Spectral efficiency. a 3 km/h, b 120 km/h

The results obtained through simulation show that the proposed scheme is able to achieve higher performance compared against classic schedulers. The reason for that is CLRA exploits the parameters of different layers, including channel quality information, queue status, frame priority scheme and video distortion information. Moreover, CLRA adds more weight on I-frames which are crucial to reconstructed video quality. As a result, CLRA preserves and reconstructs more I-frames, which help to improve the video quality. Application layer metric optimized scheduling is more efficient and effective in enhancing the video quality. For nRT traffic, CLRA provides a high degree of fairness by taking past average throughput into consideration.

6 Conclusion

In this paper, a cross-layer scheduling was introduced to serve heterogeneous type of traffics. The presented approach utilized the application, the MAC and the physical layer parameters to improve end-user perceived video quality and to ensure the high degree of fairness among nRT users. In this framework, different modules were employed to handle cross-layer scheduling, including video application, Cross-Layer Resource Allocator (CLRA), scheduler and transmitter. Video application module at the application layer buffers the incoming video from backbone and reports video distortion to CLRA module. Next, CLRA exploits the video distortion along with channel distortion form physical layer to estimate PSNR value.

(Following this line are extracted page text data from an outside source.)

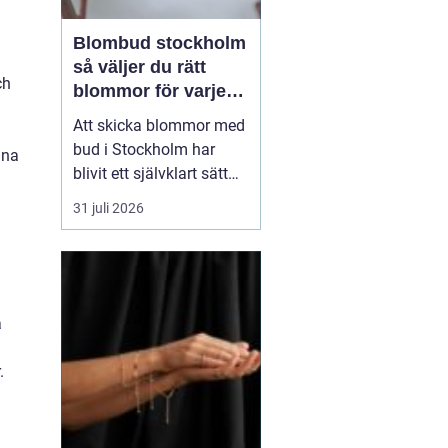
Blombud stockholm
så väljer du rätt
ch
blommor för varje
tillfälle
Att skicka blommor med
bud i Stockholm har
ina
blivit ett självklart sätt
att visa omtanke, fira
31 juli 2026
stora händelser eller
säga sådant som är
svårt att formulera i ord.
En bukett kan skapa
glädje på några
a
sekunder, oavsett om
mottagaren befinner sig
.
på konto...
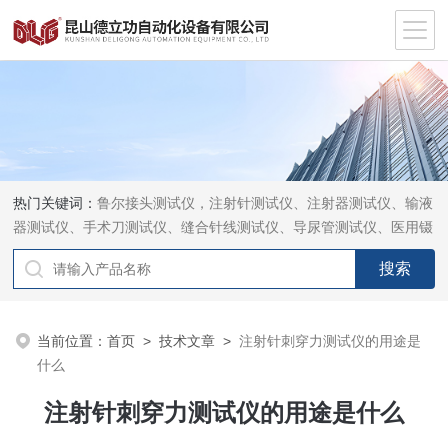
热门关键词：
鲁尔接头测试仪，注射针测试仪、注射器测试仪、输液
器测试仪、手术刀测试仪、缝合针线测试仪、导尿管测试仪、医用镊
钳测试仪、导引管导丝测试仪、针灸针测试仪、留置针测试仪
当前位置：
首页
>
技术文章
>
注射针刺穿力测试仪的用途是
什么
注射针刺穿力测试仪的用途是什么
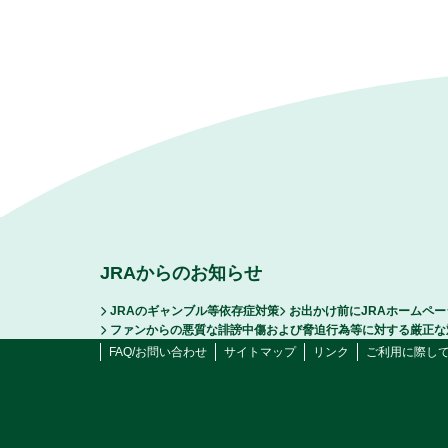
JRAからのお知らせ
JRAのギャンブル等依存症対策
お出かけ前にJRAホームペ
ファンからの悪質な誹謗中傷および脅迫行為等に対する厳正な
FAQ/お問い合わせ
サイトマップ
リンク
ご利用に際し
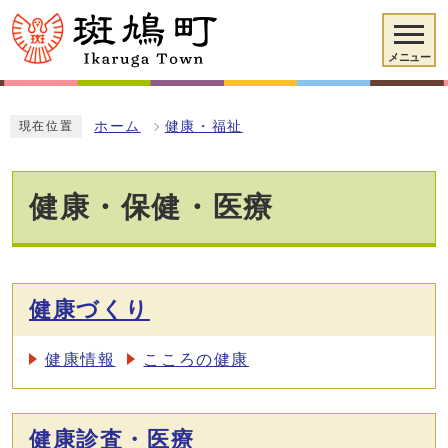
メニュー
ホーム
健康・福祉
現在位置
健康・保健・医療
健康づくり
健康情報
こころの健康
健康診査・医療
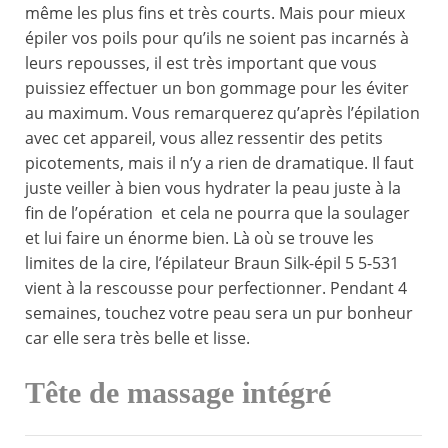
même les plus fins et très courts. Mais pour mieux
épiler vos poils pour qu’ils ne soient pas incarnés à
leurs repousses, il est très important que vous
puissiez effectuer un bon gommage pour les éviter
au maximum. Vous remarquerez qu’après l’épilation
avec cet appareil, vous allez ressentir des petits
picotements, mais il n’y a rien de dramatique. Il faut
juste veiller à bien vous hydrater la peau juste à la
fin de l’opération et cela ne pourra que la soulager
et lui faire un énorme bien. Là où se trouve les
limites de la cire, l’épilateur Braun Silk-épil 5 5-531
vient à la rescousse pour perfectionner. Pendant 4
semaines, touchez votre peau sera un pur bonheur
car elle sera très belle et lisse.
Tête de massage intégré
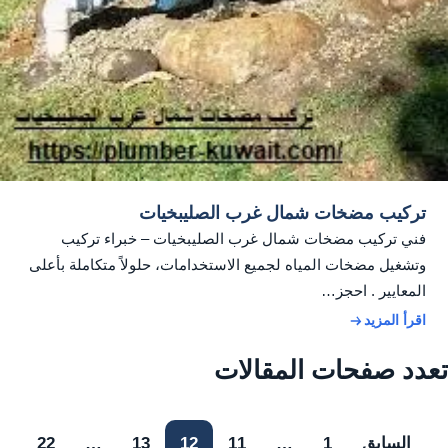
تركيب مضخات شمال غرب الصليبخيات
فني تركيب مضخات شمال غرب الصليبخيات – خبراء تركيب
وتشغيل مضخات المياه لجميع الاستخدامات، حلولاً متكاملة بأعلى
المعايير . احجز…
اقرأ المزيد
تعدد صفحات المقالات
السابق
1
…
11
12
13
…
22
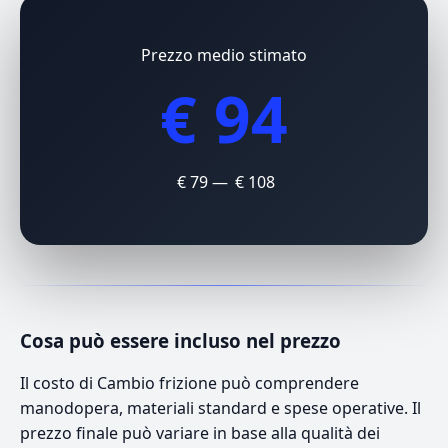
Prezzo medio stimato
€ 94
€ 79 — € 108
Cosa può essere incluso nel prezzo
Il costo di Cambio frizione può comprendere
manodopera, materiali standard e spese operative. Il
prezzo finale può variare in base alla qualità dei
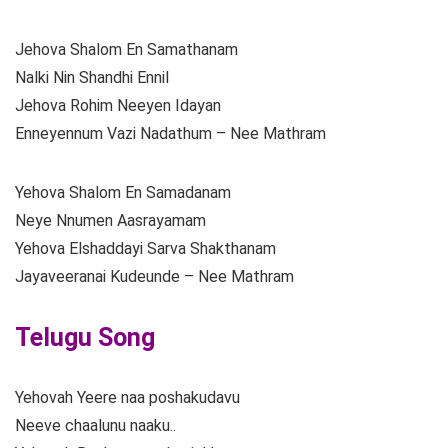
Jehova Shalom En Samathanam
Nalki Nin Shandhi Ennil
Jehova Rohim Neeyen Idayan
Enneyennum Vazi Nadathum – Nee Mathram
Yehova Shalom En Samadanam
Neye Nnumen Aasrayamam
Yehova Elshaddayi Sarva Shakthanam
Jayaveeranai Kudeunde – Nee Mathram
Telugu Song
Yehovah Yeere naa poshakudavu
Neeve chaalunu naaku..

Subsequently, the PSNR is translated to MOS. Finally, based on the obtained MOS value, frame priority weight, QoS delay constraints and channel status, in every TTI, the user with the highest metric will obtain scheduling opportunity. For non-real-time(nRT) services, the instantaneous throughput and average throughput are taken into consideration to ensure a high level of fairness among UEs. Simulation results indicate that the proposed QoE-Oriented cross-layer framework leads to remarkable improvement in terms of user-perceived video quality and spectral efficiency as well as maintain fairness among nRT users. Future work may includes Comparing CLRA with the latest QOE-Driven scheme, the complexity analysis and optimization of the CLRA scheme. Also, defining QoE models which derives MOS directly from packet loss, bit rate with different classification of video contents is a potential topic for future works.